FTX started experiencing a liquidity crisis after post sale of entire stake on FTT by Binance. Investors demanded withdrawals worth USD 6 billion from the exchange but Bankman-Fried reassured that its assets were stable. FTX started searching for investment from venture capitalists following the plunge in FTT price. The value of FTT dropped by 80% within two days following Binance cash out. On November 8, Binance announced that it has reached a non-binding agreement to buy non-US based business of FTX in order to bail them out of misery.

The rescue operation was short-lived as Binance backed out of the transaction a day later. In its official statement, Binance highlighted mishandling of customer funds by FTX prompted the backing out of the deal.

On November 10, 2022, the Bahamas security regulators froze all assets of FTX Digital Markets, FTX’s Bahamian subsidiary following reports of FTX seeking USD 8 billion in capital as cash out for the exchange. Further, the California Department of Financial Protection and Innovation initiated an investigation against FTX for asset management and accounting reports. FTX apologised to its investors admitting the liquidity crisis and failure to meet customer demands.

“Poor internal labelling” was highlighted as the key reason for miscalculated leverage and liquidity in the exchange. Alameda Investment Foundation began winding down trading, following an official statement by FTX.

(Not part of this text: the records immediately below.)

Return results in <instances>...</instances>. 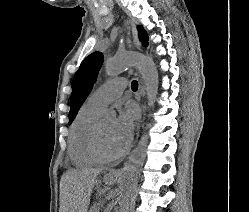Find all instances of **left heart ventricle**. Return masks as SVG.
I'll list each match as a JSON object with an SVG mask.
<instances>
[{
    "instance_id": "1",
    "label": "left heart ventricle",
    "mask_w": 249,
    "mask_h": 212,
    "mask_svg": "<svg viewBox=\"0 0 249 212\" xmlns=\"http://www.w3.org/2000/svg\"><path fill=\"white\" fill-rule=\"evenodd\" d=\"M114 126L113 119H104L100 121V140L103 149L109 154L120 153L112 141V131Z\"/></svg>"
}]
</instances>
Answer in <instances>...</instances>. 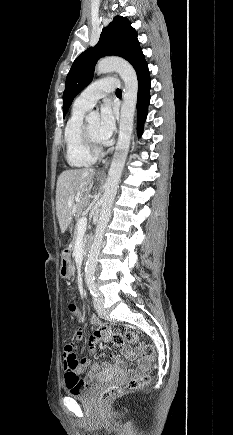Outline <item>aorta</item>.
Returning <instances> with one entry per match:
<instances>
[{
    "label": "aorta",
    "instance_id": "obj_1",
    "mask_svg": "<svg viewBox=\"0 0 233 435\" xmlns=\"http://www.w3.org/2000/svg\"><path fill=\"white\" fill-rule=\"evenodd\" d=\"M112 71L119 73L124 81L125 89L123 94V103L121 106L119 137L108 171L104 194L101 198L100 216L85 267V279L87 281H92L94 279V273L98 262V256L100 253L104 232L111 216L112 205L117 194L118 184L129 150L137 102L138 80L133 67L127 61L120 58L102 59L96 65V72L98 74H104ZM87 120H99V113L96 111L90 112L87 116Z\"/></svg>",
    "mask_w": 233,
    "mask_h": 435
}]
</instances>
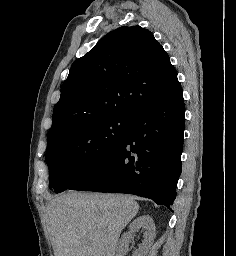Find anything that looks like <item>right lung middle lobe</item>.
Here are the masks:
<instances>
[{
    "label": "right lung middle lobe",
    "instance_id": "1",
    "mask_svg": "<svg viewBox=\"0 0 236 256\" xmlns=\"http://www.w3.org/2000/svg\"><path fill=\"white\" fill-rule=\"evenodd\" d=\"M133 119L105 118L74 124L48 136L49 186L68 189L91 166L113 152L126 137Z\"/></svg>",
    "mask_w": 236,
    "mask_h": 256
}]
</instances>
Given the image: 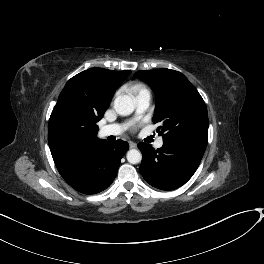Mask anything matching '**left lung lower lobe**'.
<instances>
[{"mask_svg":"<svg viewBox=\"0 0 264 264\" xmlns=\"http://www.w3.org/2000/svg\"><path fill=\"white\" fill-rule=\"evenodd\" d=\"M205 147L191 141H167L154 150L150 144L139 143L142 152L140 173L153 187L174 190L185 184L197 170Z\"/></svg>","mask_w":264,"mask_h":264,"instance_id":"1","label":"left lung lower lobe"}]
</instances>
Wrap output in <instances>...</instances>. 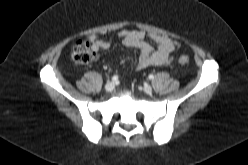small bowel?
<instances>
[{"label": "small bowel", "instance_id": "1", "mask_svg": "<svg viewBox=\"0 0 248 165\" xmlns=\"http://www.w3.org/2000/svg\"><path fill=\"white\" fill-rule=\"evenodd\" d=\"M117 37L126 47L140 50V57L135 63L136 70L168 65L174 53L179 49V43L176 40L142 30H120ZM87 40L91 42L95 50H107L111 47L110 40L95 34L88 35ZM148 40L152 41L154 46Z\"/></svg>", "mask_w": 248, "mask_h": 165}]
</instances>
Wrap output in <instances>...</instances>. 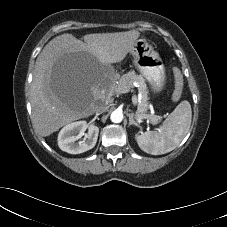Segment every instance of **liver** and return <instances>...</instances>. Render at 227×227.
Returning a JSON list of instances; mask_svg holds the SVG:
<instances>
[{
	"instance_id": "6515ba94",
	"label": "liver",
	"mask_w": 227,
	"mask_h": 227,
	"mask_svg": "<svg viewBox=\"0 0 227 227\" xmlns=\"http://www.w3.org/2000/svg\"><path fill=\"white\" fill-rule=\"evenodd\" d=\"M139 36L137 30L95 33L85 35L83 42L67 33L48 42L36 59L31 85L32 123L36 132L46 137L70 122L93 114L96 100L103 92H108L103 78L96 73L97 63L107 65L121 62ZM67 52L84 53L95 66L92 81L86 85L83 94L72 101L57 98L51 90L49 79L52 65Z\"/></svg>"
}]
</instances>
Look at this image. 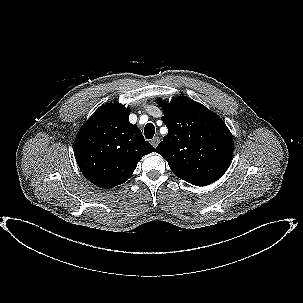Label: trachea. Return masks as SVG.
I'll list each match as a JSON object with an SVG mask.
<instances>
[{"mask_svg":"<svg viewBox=\"0 0 303 303\" xmlns=\"http://www.w3.org/2000/svg\"><path fill=\"white\" fill-rule=\"evenodd\" d=\"M155 134V127L152 123L146 124L144 128V135L146 139H152Z\"/></svg>","mask_w":303,"mask_h":303,"instance_id":"1","label":"trachea"}]
</instances>
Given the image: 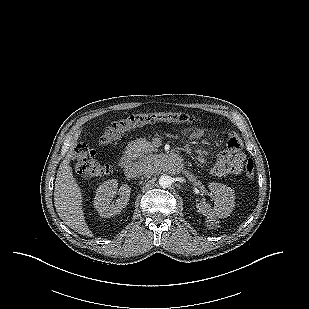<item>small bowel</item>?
Masks as SVG:
<instances>
[{
  "mask_svg": "<svg viewBox=\"0 0 309 309\" xmlns=\"http://www.w3.org/2000/svg\"><path fill=\"white\" fill-rule=\"evenodd\" d=\"M202 136L203 132L201 130L197 129L191 132V138L193 140L200 139ZM233 137H235V135L231 134L229 139ZM245 160L246 154L240 147L234 148L228 144L227 149L219 154L218 159L212 168V174L217 177L238 175L243 169Z\"/></svg>",
  "mask_w": 309,
  "mask_h": 309,
  "instance_id": "c3829d8e",
  "label": "small bowel"
}]
</instances>
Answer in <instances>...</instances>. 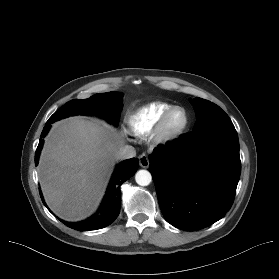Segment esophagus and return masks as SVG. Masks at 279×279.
<instances>
[{
    "label": "esophagus",
    "mask_w": 279,
    "mask_h": 279,
    "mask_svg": "<svg viewBox=\"0 0 279 279\" xmlns=\"http://www.w3.org/2000/svg\"><path fill=\"white\" fill-rule=\"evenodd\" d=\"M139 163H140V166L143 167V168H148L149 167V159H148V156L145 155V154H142L139 156Z\"/></svg>",
    "instance_id": "obj_1"
}]
</instances>
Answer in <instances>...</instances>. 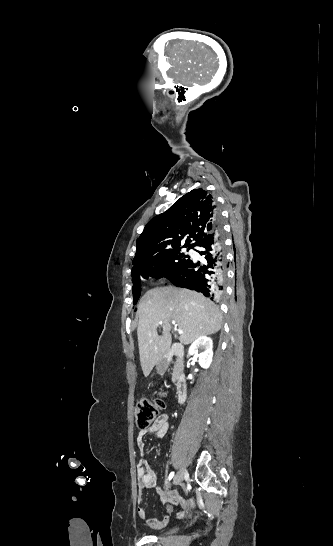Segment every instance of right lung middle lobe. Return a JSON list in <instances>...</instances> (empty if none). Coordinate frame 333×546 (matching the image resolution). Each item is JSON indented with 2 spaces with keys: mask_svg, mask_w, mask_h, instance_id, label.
Here are the masks:
<instances>
[{
  "mask_svg": "<svg viewBox=\"0 0 333 546\" xmlns=\"http://www.w3.org/2000/svg\"><path fill=\"white\" fill-rule=\"evenodd\" d=\"M192 247H188L190 249ZM190 256L181 252L180 249H175L164 253L158 260L155 267L142 270L132 275L133 282V298L134 304L138 301L140 297V278L147 279L148 277L161 278V277H171L181 266H183Z\"/></svg>",
  "mask_w": 333,
  "mask_h": 546,
  "instance_id": "right-lung-middle-lobe-1",
  "label": "right lung middle lobe"
}]
</instances>
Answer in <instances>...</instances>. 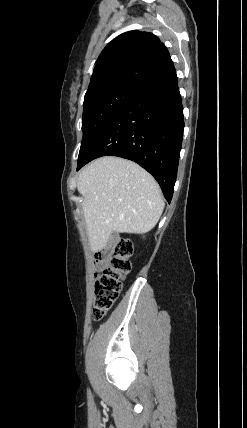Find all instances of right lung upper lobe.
<instances>
[{"instance_id": "1", "label": "right lung upper lobe", "mask_w": 247, "mask_h": 428, "mask_svg": "<svg viewBox=\"0 0 247 428\" xmlns=\"http://www.w3.org/2000/svg\"><path fill=\"white\" fill-rule=\"evenodd\" d=\"M174 67L166 46L152 33H123L101 52L85 95L123 86L142 91Z\"/></svg>"}]
</instances>
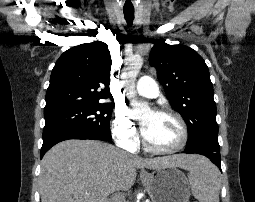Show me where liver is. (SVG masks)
I'll return each mask as SVG.
<instances>
[{"label":"liver","instance_id":"obj_1","mask_svg":"<svg viewBox=\"0 0 255 202\" xmlns=\"http://www.w3.org/2000/svg\"><path fill=\"white\" fill-rule=\"evenodd\" d=\"M199 159L186 154L147 159L100 141H63L42 159L41 202H105L108 195L134 185L137 168L190 170Z\"/></svg>","mask_w":255,"mask_h":202}]
</instances>
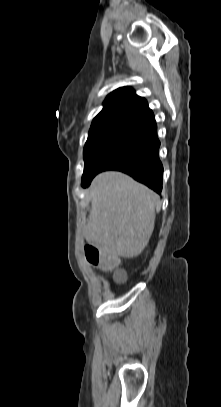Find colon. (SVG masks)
<instances>
[{
    "label": "colon",
    "mask_w": 221,
    "mask_h": 407,
    "mask_svg": "<svg viewBox=\"0 0 221 407\" xmlns=\"http://www.w3.org/2000/svg\"><path fill=\"white\" fill-rule=\"evenodd\" d=\"M86 257L91 264L100 266V269L105 273L110 272L114 266H122L123 264L122 259H118L116 254L111 257L106 254L101 255L96 248L91 246L86 248Z\"/></svg>",
    "instance_id": "1"
}]
</instances>
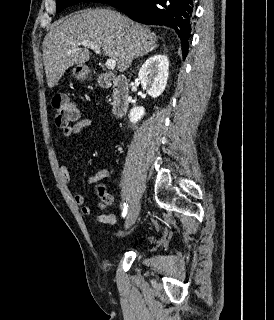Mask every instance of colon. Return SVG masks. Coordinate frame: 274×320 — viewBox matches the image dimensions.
Returning <instances> with one entry per match:
<instances>
[{
	"label": "colon",
	"instance_id": "5ec220e1",
	"mask_svg": "<svg viewBox=\"0 0 274 320\" xmlns=\"http://www.w3.org/2000/svg\"><path fill=\"white\" fill-rule=\"evenodd\" d=\"M52 107L54 109L53 120L56 125L65 129L66 127H72L74 120H79L80 114L77 105L70 102L65 93H57L52 99ZM94 188L98 193H103L105 188L104 182H95ZM103 201H110L109 195L102 194Z\"/></svg>",
	"mask_w": 274,
	"mask_h": 320
}]
</instances>
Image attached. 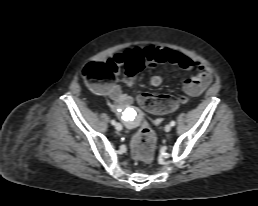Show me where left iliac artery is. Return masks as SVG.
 <instances>
[{"instance_id":"1","label":"left iliac artery","mask_w":258,"mask_h":206,"mask_svg":"<svg viewBox=\"0 0 258 206\" xmlns=\"http://www.w3.org/2000/svg\"><path fill=\"white\" fill-rule=\"evenodd\" d=\"M175 124H176L175 121H171V122H170V125H171V126H175Z\"/></svg>"}]
</instances>
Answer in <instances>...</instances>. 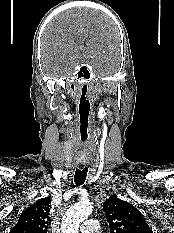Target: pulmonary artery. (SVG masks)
<instances>
[{"mask_svg":"<svg viewBox=\"0 0 174 233\" xmlns=\"http://www.w3.org/2000/svg\"><path fill=\"white\" fill-rule=\"evenodd\" d=\"M81 233H98L99 223L96 220H86L80 227Z\"/></svg>","mask_w":174,"mask_h":233,"instance_id":"obj_1","label":"pulmonary artery"}]
</instances>
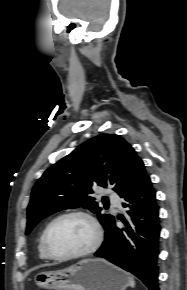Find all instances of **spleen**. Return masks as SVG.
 <instances>
[{"label":"spleen","instance_id":"3e777b00","mask_svg":"<svg viewBox=\"0 0 187 290\" xmlns=\"http://www.w3.org/2000/svg\"><path fill=\"white\" fill-rule=\"evenodd\" d=\"M129 284H130L131 287L135 286V282H134L132 277H129Z\"/></svg>","mask_w":187,"mask_h":290}]
</instances>
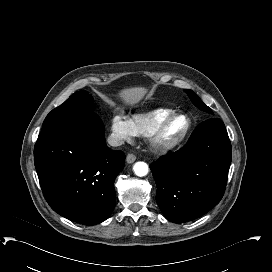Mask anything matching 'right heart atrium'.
Segmentation results:
<instances>
[{"label": "right heart atrium", "instance_id": "obj_1", "mask_svg": "<svg viewBox=\"0 0 272 272\" xmlns=\"http://www.w3.org/2000/svg\"><path fill=\"white\" fill-rule=\"evenodd\" d=\"M112 137L117 142H124L136 135V128L132 119L126 117L122 112L114 114L110 124Z\"/></svg>", "mask_w": 272, "mask_h": 272}]
</instances>
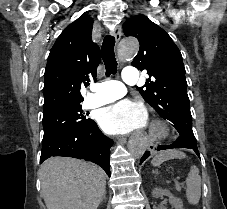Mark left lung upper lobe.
Instances as JSON below:
<instances>
[{
    "mask_svg": "<svg viewBox=\"0 0 227 209\" xmlns=\"http://www.w3.org/2000/svg\"><path fill=\"white\" fill-rule=\"evenodd\" d=\"M126 36H134L140 50L132 66L147 70L149 79L137 87L144 100L169 120L181 141L197 145L192 130V116L182 55L171 37L148 17L139 14L123 24Z\"/></svg>",
    "mask_w": 227,
    "mask_h": 209,
    "instance_id": "obj_1",
    "label": "left lung upper lobe"
}]
</instances>
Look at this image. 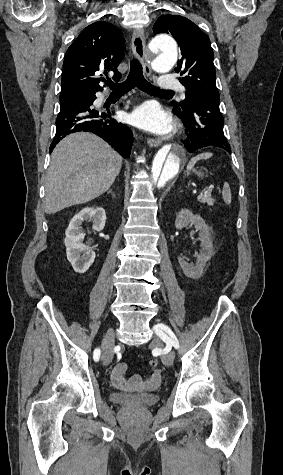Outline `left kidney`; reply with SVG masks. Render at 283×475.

The very next day Bankman-Fried stepped down as the CEO of FTX and was replaced by John J Ray, who led Enron through bankruptcy proceedings in the early 2000s. FTX filed bankruptcy under Chapter 11 of the United States Bankruptcy Code highlighting 130 other affiliated companies as part of the proceedings. During the proceeding, FTX revealed being a victim of “unauthorized transactions” and moved all its digital assets to cold storage as per security protocols.

It was revealed that due to a cyber-attack digital assets worth USD 477 million was stolen from FTX exchange. This led to the Securities Commission of Bahamas take full control of the crypto assets held by FTX. Further, the Securities Commission ordered FTX to move digital assets from cold storage to regular wallets in the interest of creditors.

Usually, a company produces account balance sheets every quarter in a particular year but the balance sheet of FTX was never audited nor produced in a timely manner. This elucidates the fact that there is no reliable account of the funds generated by FTX and its flow of money across an entire financial year.

FUTURE AHEAD AND CONSEQUENCES OF COLLAPSE

The immediate future of FTX seems bleak and in serious jeopardy. All withdrawals are disabled as of November 2022 and notice has been published on their website advising not to deposit any funds in the exchange.

From larger perspective, the consequences of the FTX scandal will take time to unearth. It can be gauged that FTX scandal being the largest downfall in cryptocurrency history may defer future investors in the market on account of stability and security. Due to lack of internal financial auditing current investors of FTX may not recover their assets prompting further class action lawsuits.

On the flipside, the collapse of FTX might prompt the United States Securities and Exchange Commission to tighten regulatory scrutiny of cryptocurrency. Governmental steps could also be initiated by Congress by introducing regulations for digital assets and exchanges. The bottom line is that FTX collapse is just the tip of the iceberg, and this might prompt regulators to further tighten scrutiny in the market.

This is only for informational purposes. Nothing contained herein is, purports to be, or is intended as legal advice and you should seek legal advice before you act on any information or view expressed herein. Endeavoured to accurately reflect the subject matter of this alert, without any representation or warranty, express or implied, in any manner whatsoever in connection with the contents of this. This isn’t an attempt to solicit business in any manner.